Avec l'EUSP, envisagez-vous de repenser la manière dont l'internaute effectue ses recherches ?
Olivier Abecassis (Qwant) : European Search Perspective proposera l’index de recherche, la technologie de recherche. Chaque entité est ensuite libre de proposer à ses utilisateurs une nouvelle manière de mettre en avant la recherche.
Sur Qwant, nous allons continuer de proposer un modèle hybride de recherche, mêlant à la fois les listes de liens bleus et les modèles d’IA générative. Notre position de challenger nous permet de tester davantage de choses, en partant de l’utilisateur, afin de pouvoir proposer un modèle à la fois tourné vers les besoins des utilisateurs, et l’innovation.

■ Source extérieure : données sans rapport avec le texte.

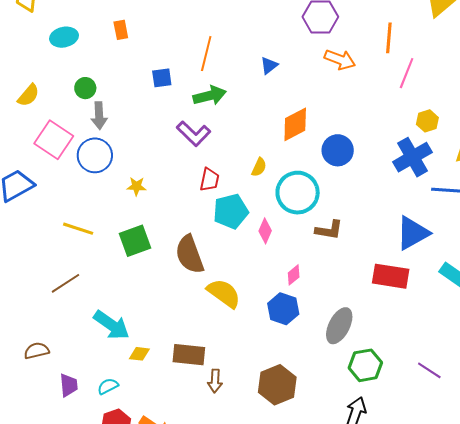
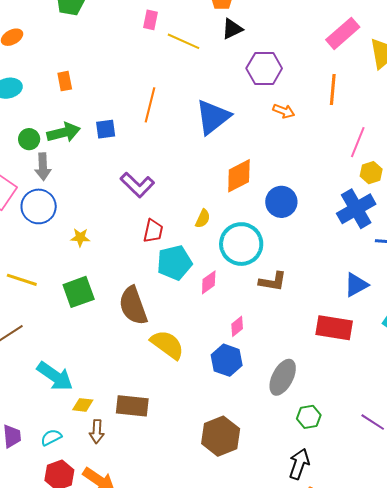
orange arrow: (340, 60) -> (284, 111), size x0.7
blue triangle: (269, 66) -> (213, 117), size x2.0
pink line: (407, 73) -> (358, 142), moved
green arrow: (210, 96) -> (64, 133), moved
pink diamond: (265, 231) -> (209, 282), turned 30
blue triangle: (413, 233) -> (356, 285), size x0.7
green hexagon: (365, 365) -> (309, 417), size x0.7
brown arrow: (215, 381) -> (97, 432), moved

Les résultats de recherche de EUSP seront présentés en Français et en Allemand, envisagez-vous d'autres langues à l'avenir ?
Christian Kroll (Ecosia) : Oui, nous commençons par les marchés d'origine de Qwant et Ecosia. Il faudra du temps pour que cela soit déployé sur tous nos marchés — les États-Unis et le Royaume-Uni, par exemple, ne basculeront pas immédiatement.
Olivier Abecassis (Qwant) : L’index European Search Perspective sera en effet disponible pour le web français dans un premier temps, puis sur le web allemand dans un second temps. Le choix de ces langues n’est pas un hasard puisque ce sont deux territoires sur lesquels nous avons Qwant et Ecosia, une partie significative de notre audience.
Pour la suite, nous pouvons imaginer que nous travaillerons sur des recherches en anglais, pour couvrir un nombre important de requêtes, mais tout dépendra de l’évolution de notre index et des partenariats que nous ferons avec European Search Perspective.